24 April 2006

the christians and the pagans

i work across the hall from the offices for a christian bookshop. this building is practically notorious in new york city, housing the two biggest broadway casting offices, three or four off-broadway companies, a couple of producers, and a handful of smaller theatrical outfits. and a christian bookshop. i always feel slightly subversive around them, in their blue polos and crisp khakis - ooh, i'm wearing jeans and doc martins, what a heathen. i just read a play with fucking. while they're propagating the word of christ. but they're very nice, and put an air freshener in the shared bathroom down the hall.

the bookshop proper is on the first floor of the building, and while walking past it on my way back from starbucks* there was an oaktag sign propped next to the store. in big magic marker letters, the sign cautioned christians not to buy the new king james bible from this store, but only the old kj, and then, in smaller magic marker letters, enumerated what i guess were translation errors,** or some sort of corrections. when i stopped to read the sign, because you don't not stop to read a sign like that, a man standing nearby, a not-very-crazy-looking guy with a big floral suitcase said, 'it's for this store.' oh, right, and not the other christian bookshop in times square that the sign was propped against. 'okay,' i said. then he asked, 'are you a christian?' i readied myself for a bit of prosletysing, kinda looking forward to getting to defend my rarely trotted-out agnosticism. 'no.' 'oh, okay,' and then he just let me go.

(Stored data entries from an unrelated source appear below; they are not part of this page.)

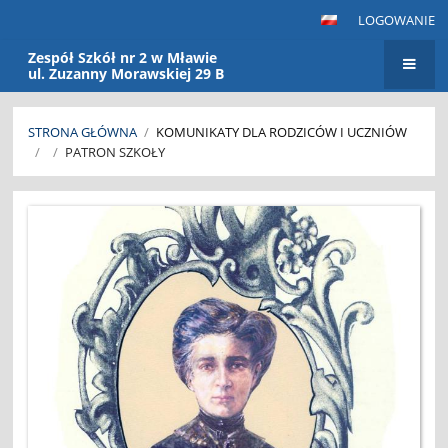
LOGOWANIE
Zespół Szkół nr 2 w Mławie
ul. Zuzanny Morawskiej 29 B
STRONA GŁÓWNA
/
KOMUNIKATY DLA RODZICÓW I UCZNIÓW
/
/
PATRON SZKOŁY
Patron
Szkoły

it was recently pointed out how ironic it is*** that jevovah's witnesses go door-to-door recruiting, as part of the jw beliefs is that there's a set number of seats in heaven - why would they want to mess up their chances, right? i know i shouldn't assume that floral suitcase guy's sort of crazy-looking magic marker oak-tag signs indicate any tendency to preach to strangers on the street, and it makes me feel a little closed-minded about crazy people and christians to have expected him to start trying to convert me right there on 43rd street. i'm also wondering how messed up i am that when he didn't start preaching, i was disappointed.

in other xtian news, i caught the last half hour of constantine on hbo last night. god, tilda swinton is fucking amazing.****

*with perhaps the most complicated drink that can be created there without whipped cream, an iced grande half-caff single soy caramel sauce latte, god help them. i was too ashamed to ask for 'light ice.' god help us all.

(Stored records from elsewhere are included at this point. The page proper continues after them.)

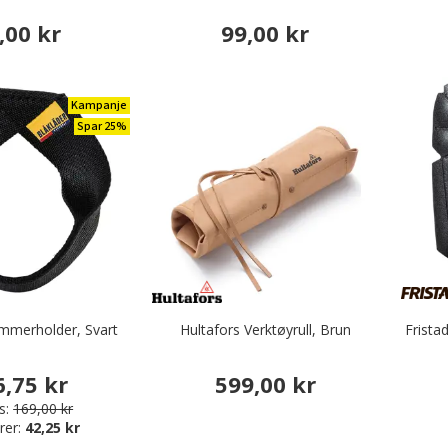
,00 kr
99,00 kr
Kampanje
Spar 25%
mmerholder, Svart
Hultafors Verktøyrull, Brun
Frista
6,75 kr
599,00 kr
s:
169,00 kr
rer:
42,25 kr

**because the biblical translation errors we should be worrying about are from the old kj to the new, and not, you know, that thing about moses having horns coming from his head rather than light.

***and if you know, feel free to remind me where i got this, because i know i didn't make it up myself, but can't remember the source.

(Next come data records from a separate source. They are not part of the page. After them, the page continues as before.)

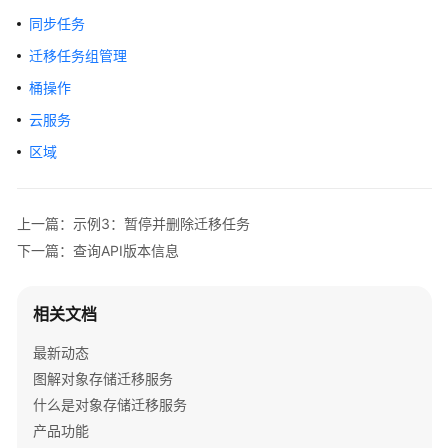
介
同步任务
绍
迁移任务组管理
快
桶操作
速
云服务
入
门
区域
用
户
上一篇：示例3：暂停并删除迁移任务
指
下一篇：查询API版本信息
南
最
相关文档
佳
实
最新动态
践
图解对象存储迁移服务
什么是对象存储迁移服务
API
产品功能
参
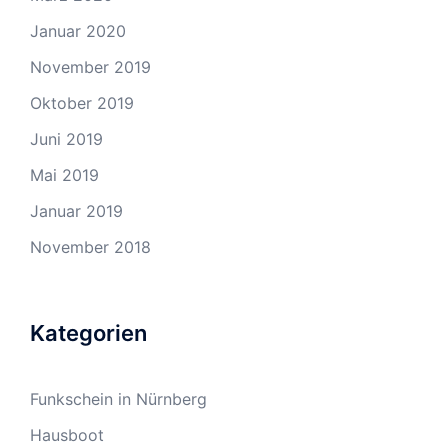
Januar 2020
November 2019
Oktober 2019
Juni 2019
Mai 2019
Januar 2019
November 2018
Kategorien
Funkschein in Nürnberg
Hausboot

****for some reason, amazing tilda-as-gabriel pictures are pretty thin on the ground around the interweb. so i google image-searched "amazing." and this was the first actually amazing thing i found. but only because the link to the photo of the guy whose torso was covered in tattoos was dead.

1 comment:

Rocco said...

hey, thanks for commenting (no one ever comments!). I like your blog. I've been reading it instead of working for about a half hour now.

You're right. I think I have to put an asterisk on my comments about Pedro. Its not that he was so amazing in either play. He's not, like, Cherry Jones or anything. But the difference between the two characters is so great, you can tell the guy's got talent.